» Information shown
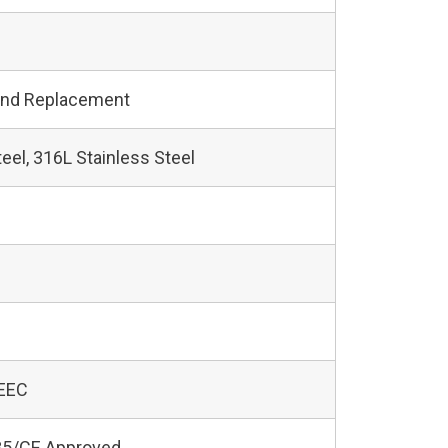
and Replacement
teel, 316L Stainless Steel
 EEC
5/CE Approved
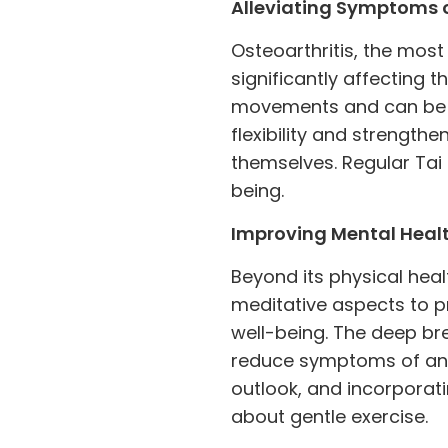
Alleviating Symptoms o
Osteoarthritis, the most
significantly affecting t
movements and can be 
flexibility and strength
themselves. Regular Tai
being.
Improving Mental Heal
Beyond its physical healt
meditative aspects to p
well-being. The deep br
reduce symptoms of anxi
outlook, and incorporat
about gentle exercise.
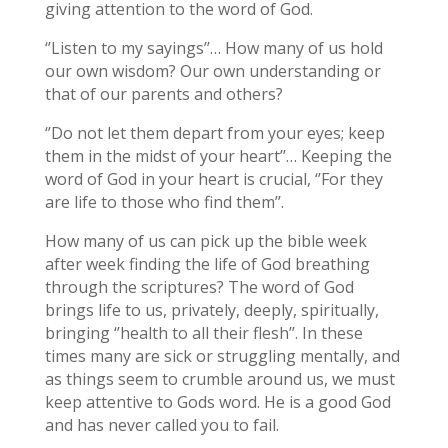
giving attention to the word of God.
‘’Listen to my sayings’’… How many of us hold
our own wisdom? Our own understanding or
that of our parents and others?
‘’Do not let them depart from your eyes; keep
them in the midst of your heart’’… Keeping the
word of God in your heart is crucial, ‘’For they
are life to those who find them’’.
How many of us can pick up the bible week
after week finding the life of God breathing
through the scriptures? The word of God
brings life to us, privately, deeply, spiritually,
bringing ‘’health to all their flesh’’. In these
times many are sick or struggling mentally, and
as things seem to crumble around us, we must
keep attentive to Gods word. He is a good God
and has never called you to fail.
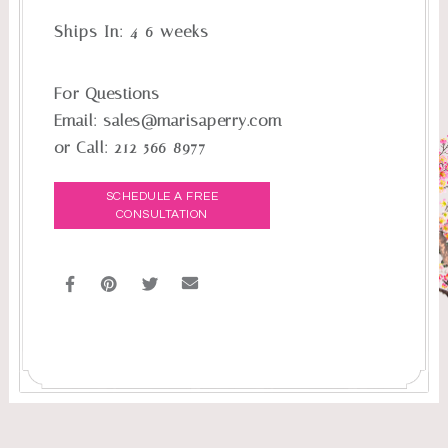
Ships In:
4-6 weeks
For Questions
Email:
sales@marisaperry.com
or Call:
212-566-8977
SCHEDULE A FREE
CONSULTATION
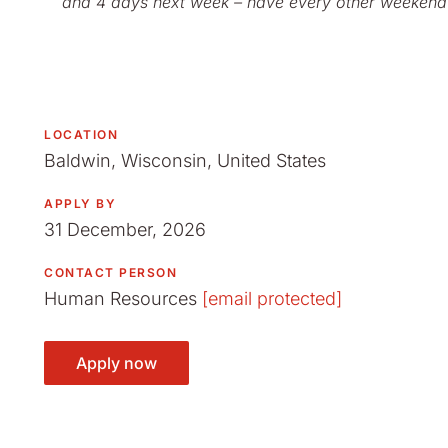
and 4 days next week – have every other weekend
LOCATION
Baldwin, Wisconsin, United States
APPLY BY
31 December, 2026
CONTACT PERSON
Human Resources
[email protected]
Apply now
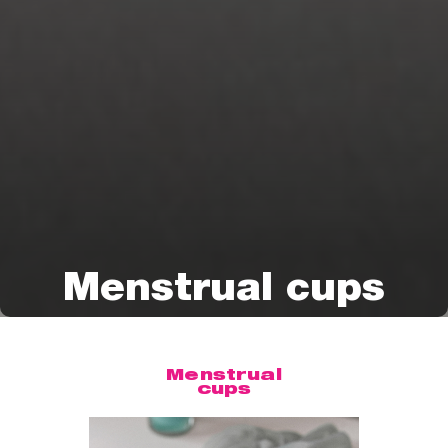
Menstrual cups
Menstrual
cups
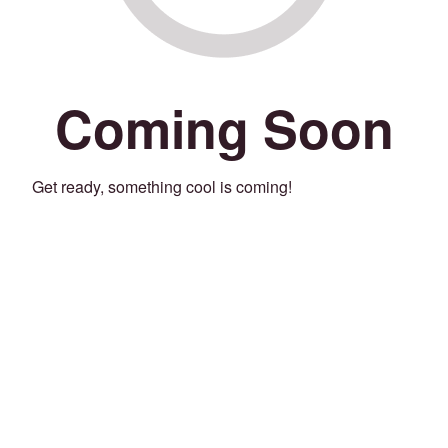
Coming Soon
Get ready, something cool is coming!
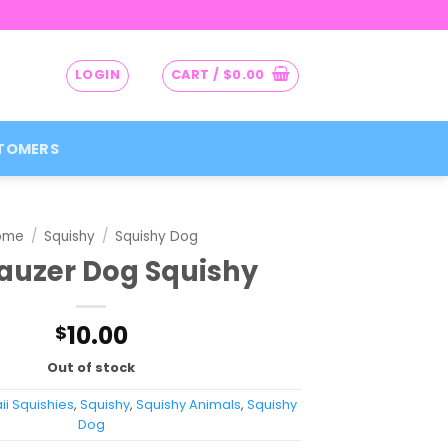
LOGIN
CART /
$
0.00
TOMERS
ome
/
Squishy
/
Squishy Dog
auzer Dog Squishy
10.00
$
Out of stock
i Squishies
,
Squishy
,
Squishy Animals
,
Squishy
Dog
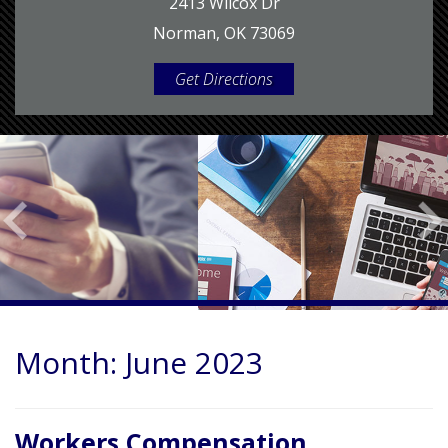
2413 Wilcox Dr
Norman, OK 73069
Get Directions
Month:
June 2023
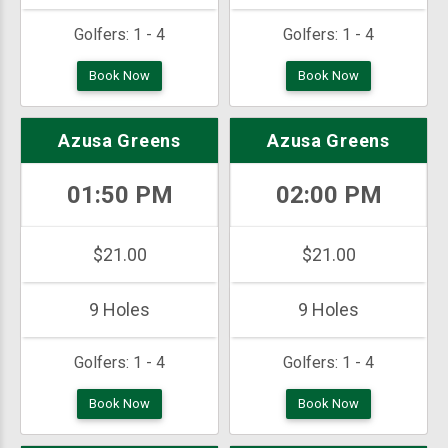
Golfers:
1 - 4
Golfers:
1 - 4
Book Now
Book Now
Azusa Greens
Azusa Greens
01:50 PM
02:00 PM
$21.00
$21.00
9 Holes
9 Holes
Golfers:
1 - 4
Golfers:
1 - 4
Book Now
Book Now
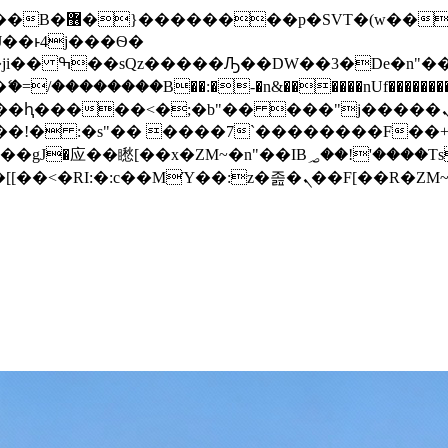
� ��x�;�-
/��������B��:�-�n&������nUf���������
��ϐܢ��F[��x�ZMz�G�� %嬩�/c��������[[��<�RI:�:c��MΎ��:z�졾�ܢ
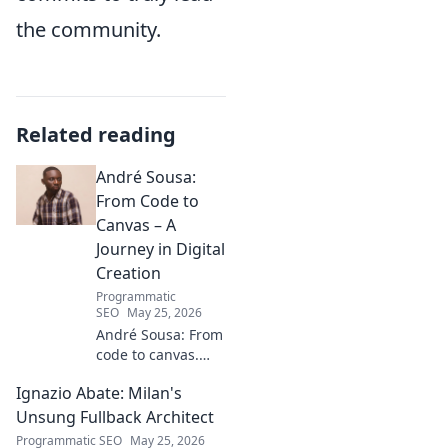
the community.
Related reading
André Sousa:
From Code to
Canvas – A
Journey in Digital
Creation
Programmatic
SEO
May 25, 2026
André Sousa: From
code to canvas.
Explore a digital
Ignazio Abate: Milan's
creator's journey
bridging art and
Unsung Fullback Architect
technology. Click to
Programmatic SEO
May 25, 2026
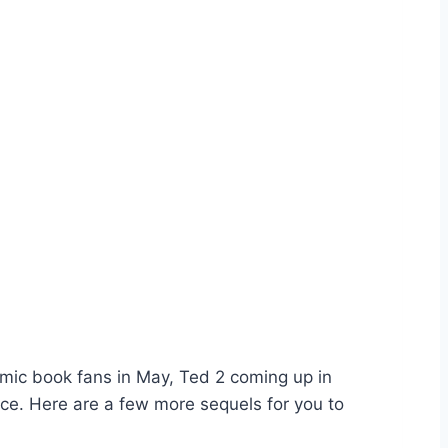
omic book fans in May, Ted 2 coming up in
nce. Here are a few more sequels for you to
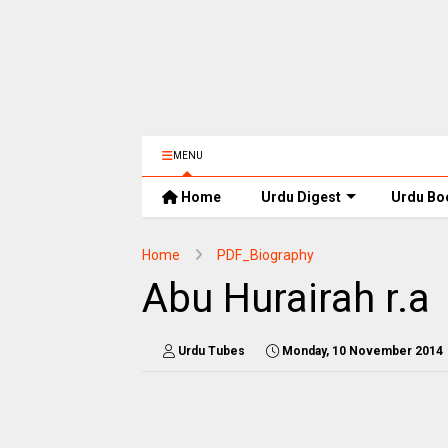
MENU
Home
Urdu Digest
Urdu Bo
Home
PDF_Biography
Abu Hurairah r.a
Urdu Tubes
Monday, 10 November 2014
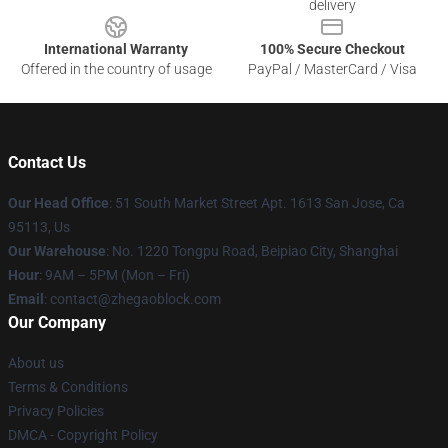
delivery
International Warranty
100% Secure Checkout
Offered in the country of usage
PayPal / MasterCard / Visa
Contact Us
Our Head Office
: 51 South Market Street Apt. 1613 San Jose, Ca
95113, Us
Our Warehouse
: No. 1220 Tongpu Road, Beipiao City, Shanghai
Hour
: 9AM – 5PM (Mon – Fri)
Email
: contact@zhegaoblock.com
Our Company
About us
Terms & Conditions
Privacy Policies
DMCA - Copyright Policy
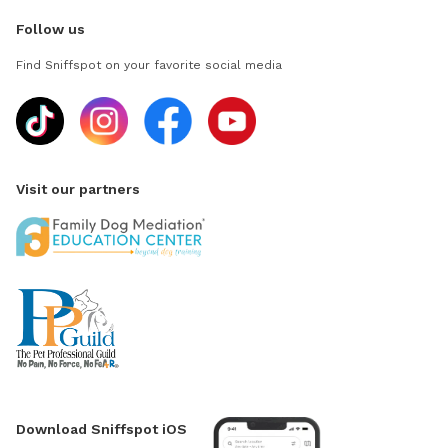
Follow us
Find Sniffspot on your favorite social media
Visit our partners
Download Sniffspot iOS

» Directions for this task
Copy every line from the data that includes the string "many".

» Task answer
‘’Listen to my sayings’’… How many of us hold
How many of us can pick up the bible week
times many are sick or struggling mentally, and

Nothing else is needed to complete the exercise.